Bir varmış bir yokmuş Allah’ın kulu çokmuş. Çok yemesi yok demesi günahmış. Memleketin birinde gözleri menekşe rengi, bakışları şehla, güzel mi güzel bir kız yaşarmış. Bu kız sebebi var olan fakat bilinmeyen bir hale yakalanmış. Hal bu ya kızın gözleri herkesi büyülemeye başlamış. Gözlerine bakanlar kıskıvrak yakalanır ve kızın bakışlarında dünya nimetlerinin güzellikleri bir bir görürmüş. Menekşe gözlü kızın ünü şehre kadar uzanmış. Herkes bu gözleri ve gözlerin ardındaki nimetleri merak eder olmuş. Kız her gelen kişiye kapısını açar onlara “Hoş geldiniz” der ve konuşmaya başlarmış fakat karşısındaki “Hoş geldiniz” ‘hoş’ unu alır dalıp gidermiş.
Şehirde dünya işleri ile meşgul olan, bu işler ile ahiretimi nasıl kazanırım diye düşünen bir delikanlı varmış. Etliye sütlüye karışır hep Allah’ın rızasını kazanmaya çalışırmış. Eee tabi dünya işleriyle uğraşan kişinin kulağı kirişte olur almış menekşe gözlü kızın haberini. Düşünmüş taşınmış ve şöyle söylemiş kendine “ Ben insanları aldatan bu kızı bulacağım ve gözlerine bakıp ona aldanmayacağım” demiş. Demiş ama bir yandan da “acaba bende aldanırsam nice olur halim” demeden edememiş.

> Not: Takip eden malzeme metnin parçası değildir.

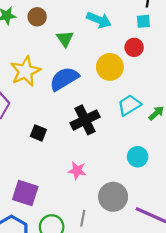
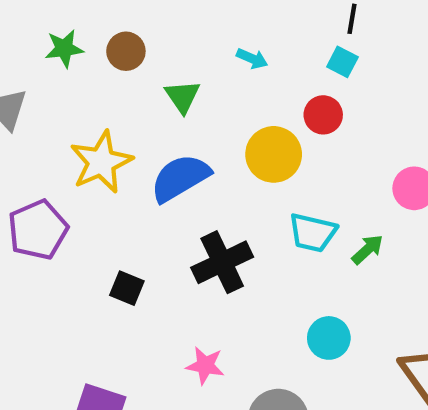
cyan arrow: (99, 20) -> (252, 59), size x0.6
cyan square: (143, 21) -> (342, 62), turned 32
cyan trapezoid: (129, 105) -> (313, 233), turned -135

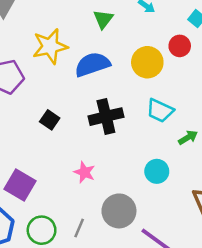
green arrow: (367, 249) -> (188, 137), moved

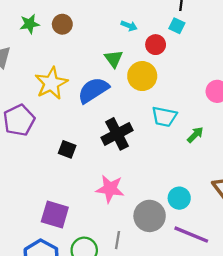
green triangle: (103, 19) -> (114, 59), moved
red circle: (180, 46) -> (156, 45), moved
cyan circle: (157, 171) -> (179, 198), moved
pink star: (84, 172) -> (110, 189), size x1.4

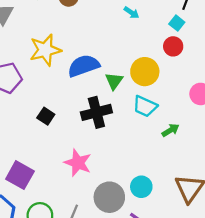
red circle: (156, 45) -> (173, 46), moved
green triangle: (114, 59) -> (114, 81), moved
yellow circle: (142, 76) -> (145, 72), moved

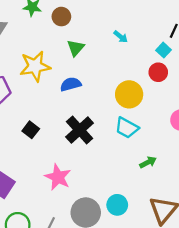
blue semicircle: (84, 66) -> (71, 84), size x0.7
green triangle: (114, 81) -> (76, 48), moved
black cross: (96, 112) -> (80, 130), turned -32
green arrow: (170, 130) -> (148, 162), moved

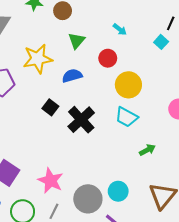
red circle: (158, 72) -> (108, 58), moved
black square: (31, 130) -> (50, 107), moved
pink star: (58, 177) -> (51, 181), moved

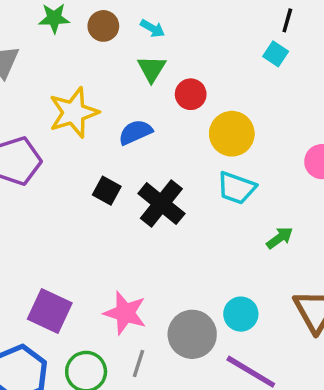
cyan arrow: (120, 29) -> (152, 28), moved
green triangle: (77, 41) -> (152, 69), moved

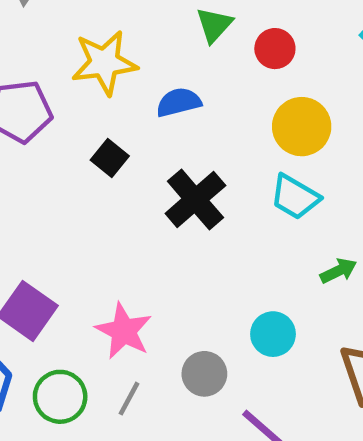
red circle: (191, 94) -> (275, 49), moved
black square: (107, 191) -> (110, 158), moved
cyan circle: (241, 314) -> (273, 334), moved
gray circle: (192, 334) -> (204, 374), size x0.7

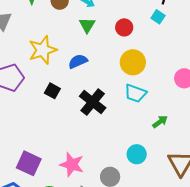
red circle: (275, 49) -> (124, 27), moved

Köyden şehre gelmek kolaydır da şehirden köye gitmek zordur. Düşmüş yollara. Yollarda türlü türlü zorluklarla karşılaşmış ama hepsini Allah’ın bir nimeti bilmiş. Çünkü sıkıntılardan feraha hep böyle kavuşurmuş.
Derken derken varmış kızın kapısına çalmış kızın kapısını “tak tak tak” açmış kız kapıyı… Aman ya Rab bu ne güzel kız demeye kalmadan kız “Hoş geldiniz” demez mi? Delikanlı ‘hoş’u almış gitmiş siz deyin gürül gürül çağlayan ırmaklara biz diyelim bilinmedik şelalelerin kıyısına. Kız ne söyledi bilinmez kapıyı kapatmış. Çocuk kapanan kapının sesiyle hayalinden uyanarak afallamış. “Ben ne için gelmiştim ne oldu” demiş ve düşmüş yine yollara. Yolda kızın menekşe gözlerinden çok nasıl aldandığını düşünürken karşısına bir derviş çıkmış. Derviş delikanlının derdini uzaktan görür görmez halinden anlamış. Yanına yaklaşınca şöyle söylemiş “Dünya dünya dedikleri bir gölgeliktir” çocuk sarsılmış o güne kadar dünya işlerinde Allah’ı arayan delikanlı nasıl bunu düşünememiş. Delikanlı dervişin yanından hışımla ayrılmış bir adımla kızın kapısına dayanmış. Kız kapıyı açar açmaz “Hoş geldiniz” demiş. Oğlan bir an duralamış tam meyil edecekmiş ki dervişin sözleri aklına gelmiş. Kızın gözlerine iyice bakarak “Dur ey menekşe gözlü kız! Senin güzel gözlerin vardır bilirim. Fakat bu güzel gözler senin midir? Bedenimiz olmadan gölgemiz olur muydu? Tıpkı bunun gibi senin bu güzel menekşe gözlerini yaratan güzel olmasaydı böyle güzel olabilir miydin? Sen Leyla’sın ama gözlerinin ötesinde Mevla’m varıdır.” Deyince kızın menekşe gözleri parlamış. Meğer kız o hal ona uğradığından bu yana bu günü beklermiş ve delikanlıya şöyle söylemiş “Yıllardır gözlerim Mevla’mı anlattı durdu fakat onlar Leyla’dan yani dünya nimetlerinden geçip Mevla’yı göremediler. Sadece dünya nimetlerini arzuladıkları için gözlerimin ötesine varamadılar. Her gece uyumadan önce aynaya bakar asıl hakikati arardım ve Mevla’ma gözlerimin ötesini gören birini göndermesi için dua ederdim. İşte benim duam bugün kabul oldu.”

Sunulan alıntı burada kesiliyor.